# Try it
Among the records that follow, find each line holding the word "correo" and copy it.

# Input data
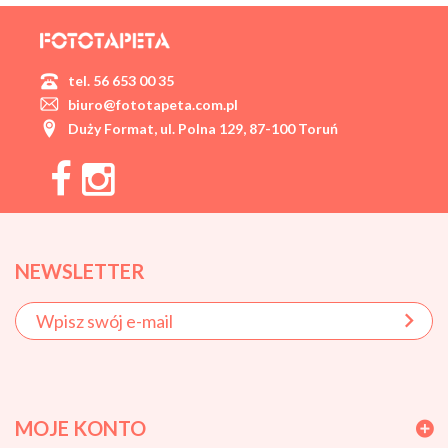
tel. 56 653 00 35
biuro@fototapeta.com.pl
Duży Format, ul. Polna 129, 87-100 Toruń
NEWSLETTER
MOJE KONTO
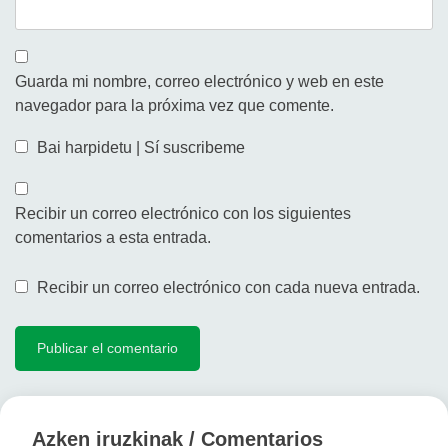
Guarda mi nombre, correo electrónico y web en este
navegador para la próxima vez que comente.
Bai harpidetu | Sí suscribeme
Recibir un correo electrónico con los siguientes
comentarios a esta entrada.
Recibir un correo electrónico con cada nueva entrada.
Azken iruzkinak / Comentarios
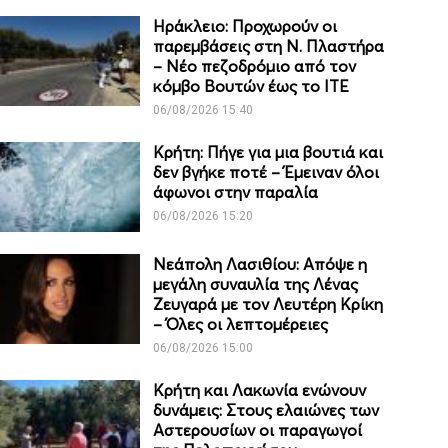
Ηράκλειο: Προχωρούν οι
παρεμβάσεις στη Ν. Πλαστήρα
– Νέο πεζοδρόμιο από τον
κόμβο Βουτών έως το ΙΤΕ
06/08/2026 15:40
Κρήτη: Πήγε για μια βουτιά και
δεν βγήκε ποτέ – Έμειναν όλοι
άφωνοι στην παραλία
06/08/2026 15:20
Νεάπολη Λασιθίου: Απόψε η
μεγάλη συναυλία της Λένας
Ζευγαρά με τον Λευτέρη Κρίκη
– Όλες οι λεπτομέρειες
06/08/2026 15:00
Κρήτη και Λακωνία ενώνουν
δυνάμεις: Στους ελαιώνες των
Αστερουσίων οι παραγωγοί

# Answer box
Guarda mi nombre, correo electrónico y web en este
Recibir un correo electrónico con los siguientes
Recibir un correo electrónico con cada nueva entrada.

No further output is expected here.